Distributions

What you'll leave with

What a distribution is, in both the discrete (table) and continuous (density) cases.
The three foundational discrete distributions: Bernoulli, binomial, Poisson — and what real situations they model.
The three foundational continuous distributions: uniform, exponential, normal — and the parameters that shape each.
Why the normal distribution shows up almost everywhere — and why the value of a density at a single point is not a probability.
The relationship between the PDF (the curve) and the CDF (the running total).

1. What a distribution is

Probability distribution

A description of the probabilities for all possible values a random variable $X$ can take. It assigns total probability $1$ across the set of outcomes — never more, never less.

The shape of that description depends on what kind of values $X$ can take.

Discrete: a table

If $X$ takes values from a countable set — like $\{0, 1, 2, \dots\}$ — its distribution is a probability mass function (PMF): a rule $p(x) = P(X = x)$ that gives the probability of each specific value. The list of all those probabilities sums to $1$:

$$ \sum_{x} p(x) = 1 $$

You can write it out as a table. For a fair six-sided die:

$x$	$1$	$2$	$3$	$4$	$5$	$6$
$P(X = x)$	$\tfrac{1}{6}$	$\tfrac{1}{6}$	$\tfrac{1}{6}$	$\tfrac{1}{6}$	$\tfrac{1}{6}$	$\tfrac{1}{6}$

That table is the distribution.

Continuous: a curve

If $X$ takes values from a continuum — like all real numbers, or all positive times — there are infinitely many outcomes, and assigning each a positive probability would make them sum to infinity. So we describe a continuous random variable by a probability density function (PDF) $f(x)$, with the rule that probability comes from area under the curve:

$$ P(a \leq X \leq b) = \int_{a}^{b} f(x)\,dx, \qquad \int_{-\infty}^{\infty} f(x)\,dx = 1 $$

The density at a single point isn't a probability — it's a rate of probability per unit of $x$. The probability of any exact value is zero. (We'll harp on this in the pitfalls.)

2. Discrete: Bernoulli, binomial, geometric, Poisson, uniform

A handful of named families cover an enormous share of everyday discrete situations. Bernoulli is a single trial; binomial counts successes in a fixed number of trials; geometric counts trials until the first success; Poisson counts rare events in a window; discrete uniform spreads probability equally across a finite set.

Bernoulli — a single yes/no trial

A Bernoulli random variable models one trial with two outcomes: success (call it $1$) with probability $p$, failure ($0$) with probability $1 - p$.
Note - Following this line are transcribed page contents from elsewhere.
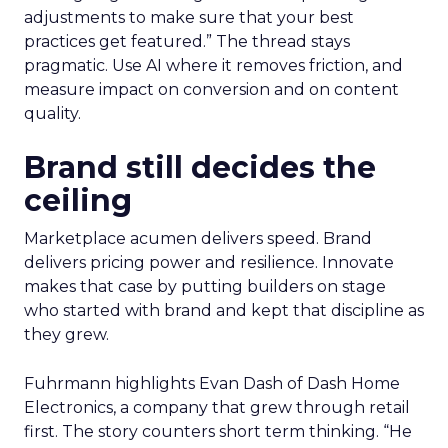
adjustments to make sure that your best
practices get featured.” The thread stays
pragmatic. Use AI where it removes friction, and
measure impact on conversion and on content
quality.
Brand still decides the
ceiling
Marketplace acumen delivers speed. Brand
delivers pricing power and resilience. Innovate
makes that case by putting builders on stage
who started with brand and kept that discipline as
they grew.
Fuhrmann highlights Evan Dash of Dash Home
Electronics, a company that grew through retail
first. The story counters short term thinking. “He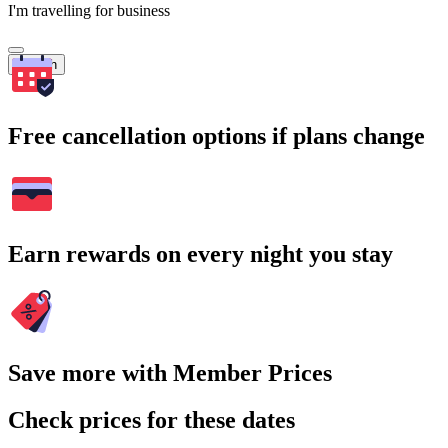
I'm travelling for business
Search
Free cancellation options if plans change
Earn rewards on every night you stay
Save more with Member Prices
Check prices for these dates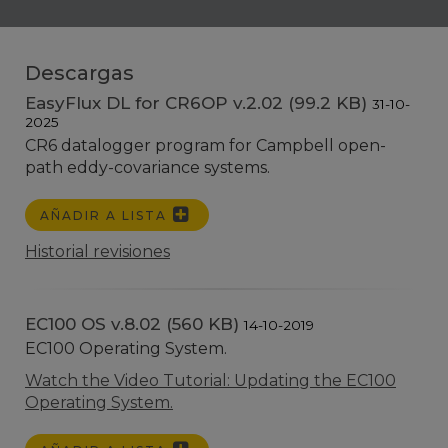
Descargas
EasyFlux DL for CR6OP v.2.02 (99.2 KB)
31-10-
2025
CR6 datalogger program for Campbell open-
path eddy-covariance systems.
AÑADIR A LISTA
Historial revisiones
EC100 OS v.8.02 (560 KB)
14-10-2019
EC100 Operating System.
Watch the Video Tutorial: Updating the EC100
Operating System.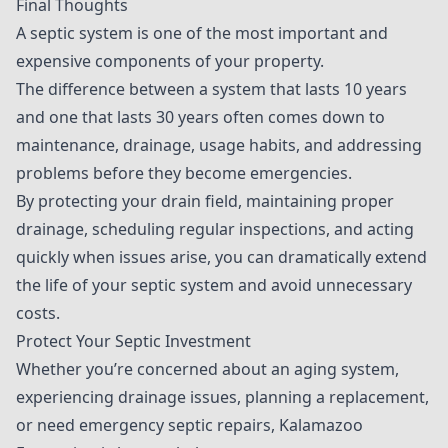
Final Thoughts
A septic system is one of the most important and
expensive components of your property.
The difference between a system that lasts 10 years
and one that lasts 30 years often comes down to
maintenance, drainage, usage habits, and addressing
problems before they become emergencies.
By protecting your drain field, maintaining proper
drainage, scheduling regular inspections, and acting
quickly when issues arise, you can dramatically extend
the life of your septic system and avoid unnecessary
costs.
Protect Your Septic Investment
Whether you’re concerned about an aging system,
experiencing drainage issues, planning a replacement,
or need emergency septic repairs, Kalamazoo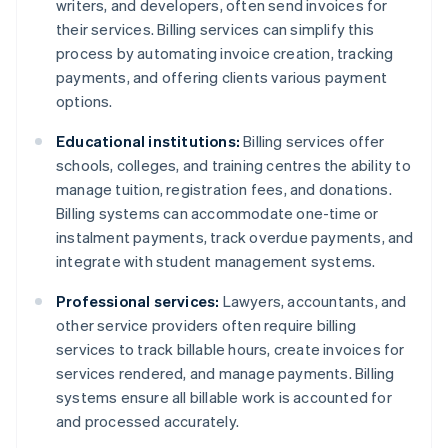
writers, and developers, often send invoices for
their services. Billing services can simplify this
process by automating invoice creation, tracking
payments, and offering clients various payment
options.
Educational institutions:
Billing services offer
schools, colleges, and training centres the ability to
manage tuition, registration fees, and donations.
Billing systems can accommodate one-time or
instalment payments, track overdue payments, and
integrate with student management systems.
Professional services:
Lawyers, accountants, and
other service providers often require billing
services to track billable hours, create invoices for
services rendered, and manage payments. Billing
systems ensure all billable work is accounted for
and processed accurately.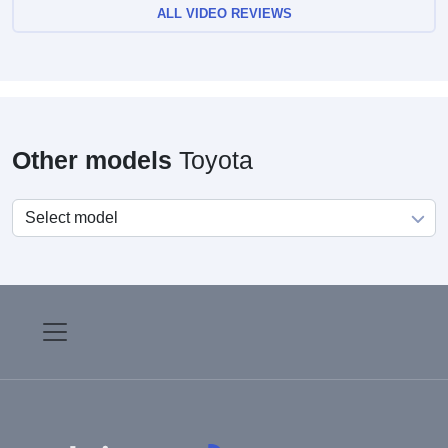
ALL VIDEO REVIEWS
Other models
Toyota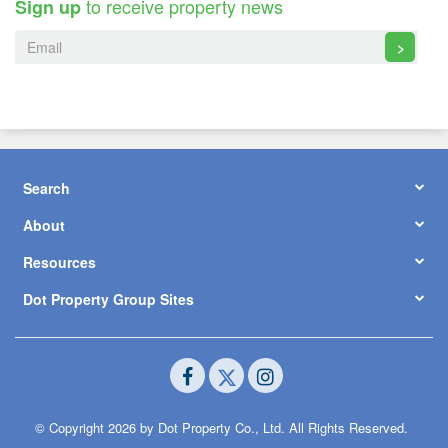
to receive property news
Sign up
>
Search
About
Resources
Dot Property Group Sites
© Copyright 2026 by Dot Property Co., Ltd. All Rights Reserved.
$$ P(X = 1) = p, \qquad P(X = 0) = 1 - p $$

Mean $\mu = p$, variance $\sigma^2 = p(1-p)$. A single coin flip with $p = 0.5$ is the canonical example, but it works for any binary trial: a click or no click, a defective part or not, a hit or a miss.

Binomial — counting successes in $n$ Bernoulli trials

Run $n$ independent Bernoulli trials, each with probability $p$ of success, and count the number $k$ of successes. That count is binomial:

$$ P(X = k) = \binom{n}{k} p^k (1 - p)^{n - k}, \qquad k = 0, 1, \dots, n $$

The binomial coefficient $\binom{n}{k}$ counts the number of ways to choose which $k$ of the $n$ trials are the successes; the $p^k (1-p)^{n-k}$ is the probability of any one specific arrangement. Mean $\mu = np$, variance $\sigma^2 = np(1-p)$.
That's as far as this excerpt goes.